Nursing program graduate James Walker is entering the medical field with a different background from his peers. James, please stand?
James holds a Ph.D. in philosophy, and has taught for more than a decade at colleges around the region. His academic research focused on peace and conflict studies, and as he continued his teaching and research, his focus started shifting from talking about these issues to playing a proactive role in shaping them.
In 2010, just weeks before he started at Hudson Valley, he took his first trip to east Africa. He’s returned twice more and is now a board member of Engeye, a non-profit organization whose mission is to ensure health and education in rural Uganda.
James’s short-term goal is to gain his licensure and practice as a registered nurse. He’ll enter The Sage Colleges’ Nursing program this fall and hopes to become a family nurse practitioner qualified to provide family care both here and in Uganda.
Of course, among our graduates who carry Hudson Valley with them near and far are students serving in the military and armed forces veterans. Bob Spain is one of them. A U.S. Army combat infantryman who served two tours of duty in Iraq, Bob epitomizes the growing number of citizen soldiers who are using Hudson Valley as a springboard to their future.

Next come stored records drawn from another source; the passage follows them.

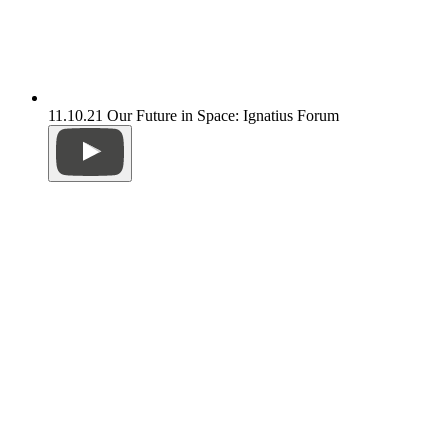
11.10.21 Our Future in Space: Ignatius Forum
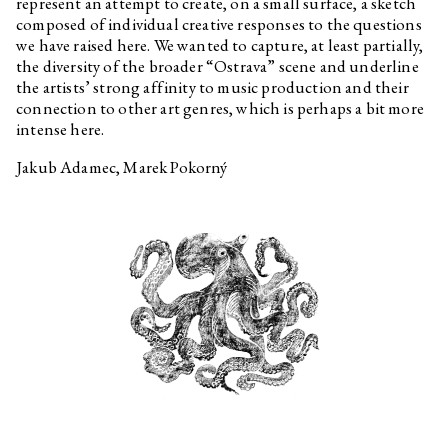
represent an attempt to create, on a small surface, a sketch
Sebastian Jefford
Interview related to the
composed of individual creative responses to the questions
exhibition Optimised Fables
we have raised here. We wanted to capture, at least partially,
about a Good Life
the diversity of the broader “Ostrava” scene and underline
Pavla Malinová
Interview related to the
the artists’ strong affinity to music production and their
exhibition Optimised Fables
connection to other art genres, which is perhaps a bit more
about a Good Life
intense here.
Oskar Dawicki
Interview related to the
exhibition Optimised Fables
Jakub Adamec, Marek Pokorný
about a Good Life
Martin Kohout
Interview related to the
exhibition Optimised Fables
about a Good Life
Krystian Truth Czaplicki
Interview related to the
exhibition Optimised Fables
about a Good Life
Habima Fuchs
Interview related to the
exhibition Optimised Fables
about a Good Life
Christelle Kahla
Interview related to the
exhibition Optimised Fables
about a Good Life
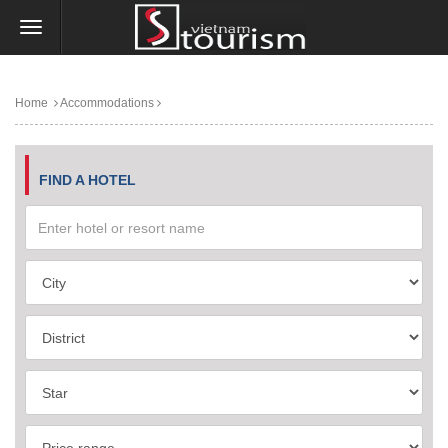
Home
Accommodations
FIND A HOTEL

As many of you know, Hudson Valley began as the Troy Veterans Vocational Institute to provide educational opportunities to our veterans. We’re proud to uphold this tradition – 60 years after our founding – by educating 350 servicemen and women, including 89 who graduate today.

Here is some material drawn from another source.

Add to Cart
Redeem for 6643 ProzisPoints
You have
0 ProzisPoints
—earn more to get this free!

Let me pause here and ask all of our graduating servicemen and women to stand and let us thank them?
Bob earns a degree in Civil Engineering Technology and will continue his studies at Rochester Institute of Technology. He took on a leadership role in the college’s Armed Forces Club to ensure veterans feel welcome on campus, and he is one of eight Chancellor’s Award recipients who sit on this platform today.
These impressive students include Zachary Pearson. Zachary is 17 years old and earns his first degree today in Computer Aided Drafting. He’ll complete a second degree in Architectural Technology in January and is looking at colleges like RPI to continue his education.
We rightly praise the personal success of our graduates, however the stories I’ve shared with you also exemplify the crucial role of our faculty. Not only in the classroom, but in the broader community, they encourage students to step out of their comfort zones, to persist despite unforeseen circumstances, to keep learning, and to find ways to give back.
Faculty, graduates, families, friends: it is your unique voices and backgrounds that make Hudson Valley Community College the engaging learning environment and proud community it is.
Maya Angelou, who visited campus 10 years ago on the college’s 50th anniversary, said “in diversity there is beauty and there is strength,” and Class of 2013, you certainly embody this ideal. You are beautiful, and you are strong!
As you continue to forge your own individual paths, remember that you are forever a part of a Hudson Valley family of classmates, advisors, colleagues, professors, and friends who care about you.
So, graduates of the Class of 2013, this is your moment. Congratulations to all of you! And, all the best for your bright futures ahead!”